Link to relevant study record(s)

Description of key information

In regard to the results of the OECD 422 guideline study and the assessment of toxicokinetics and metabolism the test item is not expected have a bioaccumulation potential or to provoke delayed systemic toxic effects. The test compound is most likely systemically available after oral administration, however, there are strong indications for phase I and II metabolism and subsequent biliary excretion.

Key value for chemical safety assessment

Bioaccumulation potential:

no bioaccumulation potential

Additional information

There are no studies available in which the toxicokinetic properties of the test substance were investigated.

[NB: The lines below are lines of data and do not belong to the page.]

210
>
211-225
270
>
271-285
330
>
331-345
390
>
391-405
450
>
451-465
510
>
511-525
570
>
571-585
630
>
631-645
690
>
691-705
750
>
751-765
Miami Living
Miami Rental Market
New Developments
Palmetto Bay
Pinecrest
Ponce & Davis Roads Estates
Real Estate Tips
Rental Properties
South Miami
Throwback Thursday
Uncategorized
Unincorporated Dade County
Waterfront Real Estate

Assessment of absorption, metabolism and excretion based on single and repeated dose studies.

 

Chemistry

The test substance (molecular weight of 482 Da) is a yellowish liquid with a water solubility (deionised water) of < 0.0004 mg/l. Based on individual solubilities in water and octanol the logPow is calculated to be > 9.4, measured by HPLC logPow is > 6.5. Examination of the vapour pressure was carried by effusion method, extrapolated to 25 ° VP is < 0.000001 hPa. In regard to the molecular structure of the substance and the poor solubility in water hydrolysis is not likely.

 

Absorption

In an acute oral and dermal toxicity study, rats were administered to the test substance. No mortalities or clinical signs of toxicity were observed at the limit dose of 2000 mg/kg bw, indicating primarily a very low level of oral and dermal toxicity.

Based on a calculation according to the model of Fitzpatrick the substance is expected to be of moderate skin permeability (Fitzpatrick, et al., 2004).

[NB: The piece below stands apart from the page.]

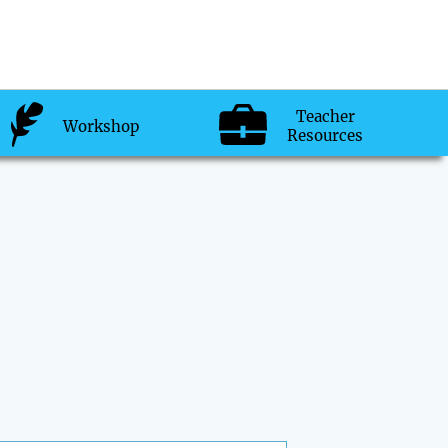
Teacher
Workshop
Resources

In an acute oral toxicity study, rats were administered to the test substance. No mortalities or clinical signs of toxicity were observed at the limit dose of 2000 mg/kg bw, indicating primarily a very low level of oral toxicity. The NOAEL in male and female rats in an OECD 422 study is considered to be 150 mg/kg bw, the maximum dose level applied. Mortality or toxicological effects were not observed in this study. However, the decrease of the total bilirubin level as well as the accumulation of α2u-globulin in high dose males indicates that the substance is systemically available after oral administration.

The substance is expected to be stable at physiological pH levels even in an acidic (gastric juice) or basic environment (pancreatic secretion). Hydrolysis of the ester bond requires high pH level, i.e. presence of NaOH, and leads to formation of 4-Hydroxy-1-(2-hydroxyethyl)-tetra methyl piperidine (HEHTPM) and trimethyl hexanoic acid. Hydroxylation of the methyl groups of the hexanoic acid side chains and subsequent formation of keto- or secondary carbonic acid-groups in turn is more likely. In a second step these metabolites can be conjugated with e.g. UDP-glucuronic acid and thereafter excreted via the biliary route. The supposed induction of phase II enzymes would correlate with the decrease in bilirubin (substrate if UGT1A1) observed high dose males.

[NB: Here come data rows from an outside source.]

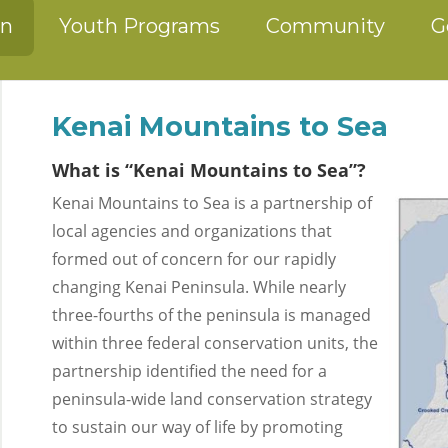
on
Youth Programs
Community
G
Kenai Mountains to Sea
What is “Kenai Mountains to Sea”?
Kenai Mountains to Sea is a partnership of
local agencies and organizations that
formed out of concern for our rapidly
changing Kenai Peninsula. While nearly
three-fourths of the peninsula is managed
within three federal conservation units, the
partnership identified the need for a
peninsula-wide land conservation strategy
to sustain our way of life by promoting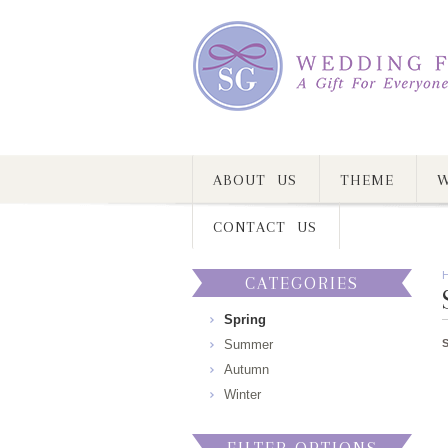
ABOUT US
THEME
W
CONTACT US
CATEGORIES
Spring
Summer
Autumn
Winter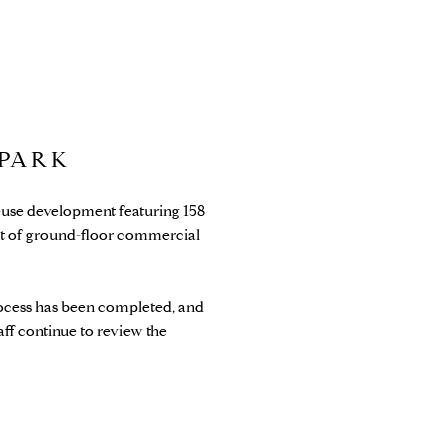
 PARK
d-use development featuring 158
feet of ground-floor commercial
ocess has been completed, and
aff continue to review the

In case the UDP-glucuronic acid is eliminated afterwards by intestinal enzymes, the previously introduced modifications by phase I enzymes should be adequate for biliary or renal excretion.

 

Conclusion on potential bioavailability and delayed systemic effects

In regard to the results of the OECD 422 guideline study and the assessment of toxicokinetics and metabolism the test item is not expected have a bioaccumulation potential or to provoke delayed systemic toxic effects. The test compound is most likely systemically available after oral administration however there are strong indications for phase I and II metabolism and subsequent biliary excretion.

 

 

Used references:

 

Fitzpatrick, D., et al. (2004). "Modelling skin permeability in risk assessment-the future." Chemosphere 55 (10): 1309-14.